Task instructions:
Please output the following records exactly. Leave every image out.

The data:
========================
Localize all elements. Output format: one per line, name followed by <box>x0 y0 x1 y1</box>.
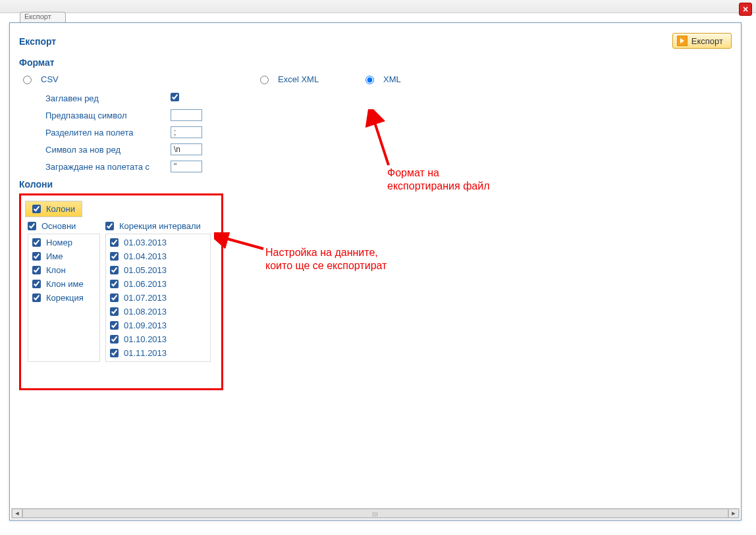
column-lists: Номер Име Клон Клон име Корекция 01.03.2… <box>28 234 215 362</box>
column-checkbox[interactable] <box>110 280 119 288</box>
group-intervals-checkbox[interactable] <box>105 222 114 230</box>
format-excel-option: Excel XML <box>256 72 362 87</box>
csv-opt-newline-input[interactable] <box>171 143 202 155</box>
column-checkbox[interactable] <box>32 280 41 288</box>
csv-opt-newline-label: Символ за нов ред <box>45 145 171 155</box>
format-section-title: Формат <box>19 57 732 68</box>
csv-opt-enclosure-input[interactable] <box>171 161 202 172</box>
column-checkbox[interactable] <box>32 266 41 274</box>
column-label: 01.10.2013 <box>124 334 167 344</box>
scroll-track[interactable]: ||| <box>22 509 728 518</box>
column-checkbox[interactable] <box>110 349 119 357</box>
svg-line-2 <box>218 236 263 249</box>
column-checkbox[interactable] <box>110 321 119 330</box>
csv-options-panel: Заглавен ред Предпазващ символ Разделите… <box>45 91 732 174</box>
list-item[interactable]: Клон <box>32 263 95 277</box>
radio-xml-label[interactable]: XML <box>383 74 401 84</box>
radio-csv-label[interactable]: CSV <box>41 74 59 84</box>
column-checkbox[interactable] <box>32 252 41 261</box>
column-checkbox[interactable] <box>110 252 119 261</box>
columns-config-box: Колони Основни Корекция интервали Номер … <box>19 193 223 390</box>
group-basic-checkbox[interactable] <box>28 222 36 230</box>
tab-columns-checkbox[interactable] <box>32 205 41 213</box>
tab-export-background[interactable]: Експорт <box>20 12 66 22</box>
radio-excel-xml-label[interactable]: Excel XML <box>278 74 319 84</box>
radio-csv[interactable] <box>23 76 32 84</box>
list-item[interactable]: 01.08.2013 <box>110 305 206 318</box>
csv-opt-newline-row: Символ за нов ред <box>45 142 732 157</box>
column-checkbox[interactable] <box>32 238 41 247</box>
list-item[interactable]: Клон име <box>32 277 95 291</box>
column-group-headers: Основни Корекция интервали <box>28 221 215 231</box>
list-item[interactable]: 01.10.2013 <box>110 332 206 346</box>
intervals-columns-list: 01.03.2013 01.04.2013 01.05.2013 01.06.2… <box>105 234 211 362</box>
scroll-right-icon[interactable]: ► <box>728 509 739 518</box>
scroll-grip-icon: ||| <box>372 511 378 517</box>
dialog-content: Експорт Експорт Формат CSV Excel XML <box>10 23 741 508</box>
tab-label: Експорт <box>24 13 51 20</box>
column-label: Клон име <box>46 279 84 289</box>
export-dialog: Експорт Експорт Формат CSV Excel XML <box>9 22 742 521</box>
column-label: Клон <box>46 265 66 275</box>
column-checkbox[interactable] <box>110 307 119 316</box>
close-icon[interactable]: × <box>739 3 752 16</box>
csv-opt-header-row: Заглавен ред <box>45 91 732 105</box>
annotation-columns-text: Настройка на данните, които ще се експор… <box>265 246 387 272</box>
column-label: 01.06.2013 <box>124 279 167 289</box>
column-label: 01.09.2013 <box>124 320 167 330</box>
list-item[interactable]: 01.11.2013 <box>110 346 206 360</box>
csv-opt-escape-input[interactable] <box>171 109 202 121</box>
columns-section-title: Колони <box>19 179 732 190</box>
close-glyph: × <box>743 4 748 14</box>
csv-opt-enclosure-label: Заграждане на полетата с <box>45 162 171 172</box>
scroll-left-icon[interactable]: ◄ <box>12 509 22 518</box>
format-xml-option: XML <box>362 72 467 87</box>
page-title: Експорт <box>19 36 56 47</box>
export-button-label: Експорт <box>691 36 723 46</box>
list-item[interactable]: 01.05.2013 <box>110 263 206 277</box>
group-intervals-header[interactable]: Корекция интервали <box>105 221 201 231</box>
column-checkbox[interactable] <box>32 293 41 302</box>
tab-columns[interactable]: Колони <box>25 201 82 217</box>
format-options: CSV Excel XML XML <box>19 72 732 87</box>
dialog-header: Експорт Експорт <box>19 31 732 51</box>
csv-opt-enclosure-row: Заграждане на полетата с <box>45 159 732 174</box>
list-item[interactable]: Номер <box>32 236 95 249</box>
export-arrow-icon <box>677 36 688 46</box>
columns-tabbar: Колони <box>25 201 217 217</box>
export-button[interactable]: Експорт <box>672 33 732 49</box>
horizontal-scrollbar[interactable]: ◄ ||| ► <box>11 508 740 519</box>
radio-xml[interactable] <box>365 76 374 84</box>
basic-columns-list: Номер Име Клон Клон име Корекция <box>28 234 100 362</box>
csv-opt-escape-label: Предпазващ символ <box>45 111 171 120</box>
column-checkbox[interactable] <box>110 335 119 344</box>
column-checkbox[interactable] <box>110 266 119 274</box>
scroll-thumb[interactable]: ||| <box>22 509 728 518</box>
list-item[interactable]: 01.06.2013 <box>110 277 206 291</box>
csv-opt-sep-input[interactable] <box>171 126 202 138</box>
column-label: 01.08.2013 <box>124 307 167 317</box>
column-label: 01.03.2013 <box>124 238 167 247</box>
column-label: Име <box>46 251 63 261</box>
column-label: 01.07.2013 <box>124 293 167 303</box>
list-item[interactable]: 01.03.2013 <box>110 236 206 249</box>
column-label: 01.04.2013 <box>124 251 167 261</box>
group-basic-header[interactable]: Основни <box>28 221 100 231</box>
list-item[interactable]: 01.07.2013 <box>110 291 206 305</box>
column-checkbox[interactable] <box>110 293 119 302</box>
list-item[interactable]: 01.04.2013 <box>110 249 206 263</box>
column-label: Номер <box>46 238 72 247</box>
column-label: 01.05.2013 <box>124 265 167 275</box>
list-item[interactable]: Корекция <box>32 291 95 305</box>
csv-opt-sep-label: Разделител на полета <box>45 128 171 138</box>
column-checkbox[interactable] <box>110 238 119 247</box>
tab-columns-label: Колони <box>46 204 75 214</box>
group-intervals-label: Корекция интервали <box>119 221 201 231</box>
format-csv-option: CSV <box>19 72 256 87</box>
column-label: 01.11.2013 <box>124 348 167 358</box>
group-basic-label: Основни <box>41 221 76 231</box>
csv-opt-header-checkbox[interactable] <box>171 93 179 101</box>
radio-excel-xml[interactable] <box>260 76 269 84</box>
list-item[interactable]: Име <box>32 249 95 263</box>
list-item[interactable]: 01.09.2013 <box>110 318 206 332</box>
========================
Result for this task:
Localize all elements. Output format: one per line, name followed by <box>x0 y0 x1 y1</box>.
column-lists: Номер Име Клон Клон име Корекция 01.03.2… <box>28 234 215 362</box>
column-checkbox[interactable] <box>110 280 119 288</box>
group-intervals-checkbox[interactable] <box>105 222 114 230</box>
format-excel-option: Excel XML <box>256 72 362 87</box>
csv-opt-newline-input[interactable] <box>171 143 202 155</box>
column-checkbox[interactable] <box>32 280 41 288</box>
csv-opt-newline-label: Символ за нов ред <box>45 145 171 155</box>
format-section-title: Формат <box>19 57 732 68</box>
csv-opt-enclosure-input[interactable] <box>171 161 202 172</box>
column-checkbox[interactable] <box>32 266 41 274</box>
column-label: 01.10.2013 <box>124 334 167 344</box>
scroll-track[interactable]: ||| <box>22 509 728 518</box>
column-checkbox[interactable] <box>110 349 119 357</box>
svg-line-2 <box>218 236 263 249</box>
column-checkbox[interactable] <box>110 321 119 330</box>
csv-options-panel: Заглавен ред Предпазващ символ Разделите… <box>45 91 732 174</box>
list-item[interactable]: Клон <box>32 263 95 277</box>
radio-xml-label[interactable]: XML <box>383 74 401 84</box>
radio-csv-label[interactable]: CSV <box>41 74 59 84</box>
column-checkbox[interactable] <box>32 252 41 261</box>
column-checkbox[interactable] <box>110 252 119 261</box>
columns-config-box: Колони Основни Корекция интервали Номер … <box>19 193 223 390</box>
group-basic-checkbox[interactable] <box>28 222 36 230</box>
tab-columns-checkbox[interactable] <box>32 205 41 213</box>
tab-export-background[interactable]: Експорт <box>20 12 66 22</box>
radio-excel-xml-label[interactable]: Excel XML <box>278 74 319 84</box>
radio-csv[interactable] <box>23 76 32 84</box>
list-item[interactable]: 01.08.2013 <box>110 305 206 318</box>
csv-opt-newline-row: Символ за нов ред <box>45 142 732 157</box>
column-checkbox[interactable] <box>32 238 41 247</box>
list-item[interactable]: Клон име <box>32 277 95 291</box>
column-group-headers: Основни Корекция интервали <box>28 221 215 231</box>
list-item[interactable]: 01.10.2013 <box>110 332 206 346</box>
intervals-columns-list: 01.03.2013 01.04.2013 01.05.2013 01.06.2… <box>105 234 211 362</box>
scroll-right-icon[interactable]: ► <box>728 509 739 518</box>
scroll-grip-icon: ||| <box>372 511 378 517</box>
dialog-content: Експорт Експорт Формат CSV Excel XML <box>10 23 741 508</box>
tab-label: Експорт <box>24 13 51 20</box>
column-label: Клон име <box>46 279 84 289</box>
export-dialog: Експорт Експорт Формат CSV Excel XML <box>9 22 742 521</box>
column-label: Клон <box>46 265 66 275</box>
column-checkbox[interactable] <box>110 307 119 316</box>
close-icon[interactable]: × <box>739 3 752 16</box>
csv-opt-header-row: Заглавен ред <box>45 91 732 105</box>
annotation-columns-text: Настройка на данните, които ще се експор… <box>265 246 387 272</box>
column-label: 01.06.2013 <box>124 279 167 289</box>
column-label: 01.09.2013 <box>124 320 167 330</box>
list-item[interactable]: 01.11.2013 <box>110 346 206 360</box>
csv-opt-escape-input[interactable] <box>171 109 202 121</box>
columns-section-title: Колони <box>19 179 732 190</box>
close-glyph: × <box>743 4 748 14</box>
csv-opt-enclosure-label: Заграждане на полетата с <box>45 162 171 172</box>
scroll-left-icon[interactable]: ◄ <box>12 509 22 518</box>
format-xml-option: XML <box>362 72 467 87</box>
page-title: Експорт <box>19 36 56 47</box>
export-button-label: Експорт <box>691 36 723 46</box>
list-item[interactable]: 01.05.2013 <box>110 263 206 277</box>
group-intervals-header[interactable]: Корекция интервали <box>105 221 201 231</box>
column-checkbox[interactable] <box>32 293 41 302</box>
tab-columns[interactable]: Колони <box>25 201 82 217</box>
format-options: CSV Excel XML XML <box>19 72 732 87</box>
dialog-header: Експорт Експорт <box>19 31 732 51</box>
csv-opt-enclosure-row: Заграждане на полетата с <box>45 159 732 174</box>
list-item[interactable]: Номер <box>32 236 95 249</box>
export-arrow-icon <box>677 36 688 46</box>
columns-tabbar: Колони <box>25 201 217 217</box>
export-button[interactable]: Експорт <box>672 33 732 49</box>
horizontal-scrollbar[interactable]: ◄ ||| ► <box>11 508 740 519</box>
radio-xml[interactable] <box>365 76 374 84</box>
basic-columns-list: Номер Име Клон Клон име Корекция <box>28 234 100 362</box>
csv-opt-escape-label: Предпазващ символ <box>45 111 171 120</box>
column-checkbox[interactable] <box>110 335 119 344</box>
column-checkbox[interactable] <box>110 266 119 274</box>
scroll-thumb[interactable]: ||| <box>22 509 728 518</box>
list-item[interactable]: 01.06.2013 <box>110 277 206 291</box>
csv-opt-sep-input[interactable] <box>171 126 202 138</box>
column-label: 01.08.2013 <box>124 307 167 317</box>
column-label: 01.03.2013 <box>124 238 167 247</box>
column-label: Име <box>46 251 63 261</box>
column-label: 01.07.2013 <box>124 293 167 303</box>
list-item[interactable]: 01.03.2013 <box>110 236 206 249</box>
column-label: 01.04.2013 <box>124 251 167 261</box>
group-basic-header[interactable]: Основни <box>28 221 100 231</box>
list-item[interactable]: 01.07.2013 <box>110 291 206 305</box>
column-checkbox[interactable] <box>110 293 119 302</box>
list-item[interactable]: 01.04.2013 <box>110 249 206 263</box>
column-label: Номер <box>46 238 72 247</box>
column-label: 01.05.2013 <box>124 265 167 275</box>
list-item[interactable]: Корекция <box>32 291 95 305</box>
csv-opt-sep-label: Разделител на полета <box>45 128 171 138</box>
column-checkbox[interactable] <box>110 238 119 247</box>
tab-columns-label: Колони <box>46 204 75 214</box>
group-intervals-label: Корекция интервали <box>119 221 201 231</box>
format-csv-option: CSV <box>19 72 256 87</box>
column-label: 01.11.2013 <box>124 348 167 358</box>
group-basic-label: Основни <box>41 221 76 231</box>
csv-opt-header-checkbox[interactable] <box>171 93 179 101</box>
radio-excel-xml[interactable] <box>260 76 269 84</box>
list-item[interactable]: Име <box>32 249 95 263</box>
list-item[interactable]: 01.09.2013 <box>110 318 206 332</box>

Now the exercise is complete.